Introduction: Sleep disturbances are associated with pain and mental health. We prospectively compared a cohort of patients with orthopaedic trauma with a control group to establish the prevalence and duration of sleep disturbance and associations between sleep disturbance and pain, mood scores, and functional outcome scores. Methods: Subjects were patients with orthopaedic trauma undergoing in-patient surgical procedures and healthy control subjects from the community.
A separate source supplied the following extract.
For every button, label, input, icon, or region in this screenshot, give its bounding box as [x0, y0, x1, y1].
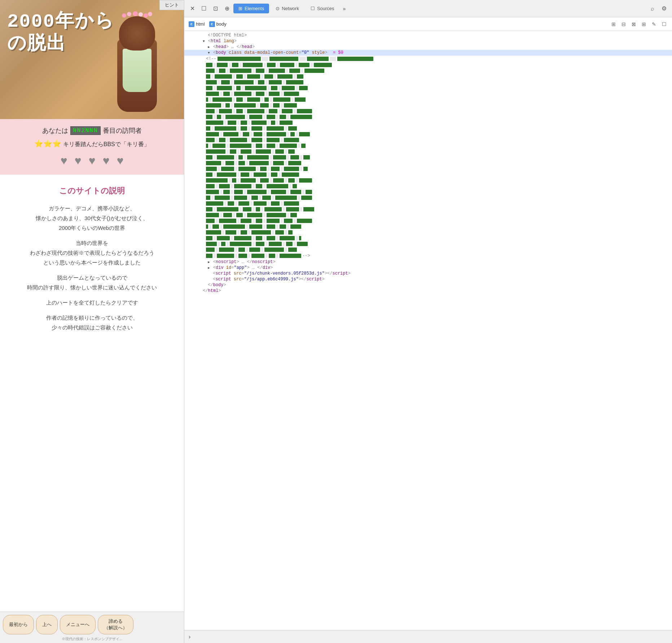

Questionnaires completed by all subjects included the VAS numerical pain rating scale, the abbreviated profile of mood states, Patient-Reported Outcomes Measurement Information System Physical Function, and Patient-Reported Outcomes Measurement Information System Sleep Disturbance. Control subjects completed the surveys once, and subjects with trauma completed them at 2, 6, and 24 weeks postoperatively. Results: Healthy control subjects (28.6 ± 13.2) were significantly younger than patients with trauma (41.8 ± 18.9) ( P < 0.001). Compared with control subjects, at 2-week follow-up visit, patients with trauma had worse sleep ( P < 0.001) and worse mood ( P = 0.006). Across the study period, patients with trauma showed improvements in physical function ( P < 0.001) and pain (at rest [ P = 0.02], during activity [ P = 0.02], and at night [ P = 0.002]). In patients with trauma, better sleep disturbance scores were associated with better mood and less pain for all pain metrics ( P < 0.001). Discussion: Patients with orthopaedic trauma have worse sleep disturbance scores at 2 weeks postoperatively compared with normal control subjects; this difference attenuated at 6 weeks. Sleep disturbance was found to markedly correlate with pain and mood, with worse sleep quality associated with higher pain and worse mood. Improvement in sleep quality across 24 weeks postoperatively was associated with improvement in mood scores. Conclusion: Patients should be counseled about the likely development of sleep disturbance and the possible association with worse emotional/mental health with worse sleep. Physicians should consider incorporating a multidisciplinary approach to the management of these select patients.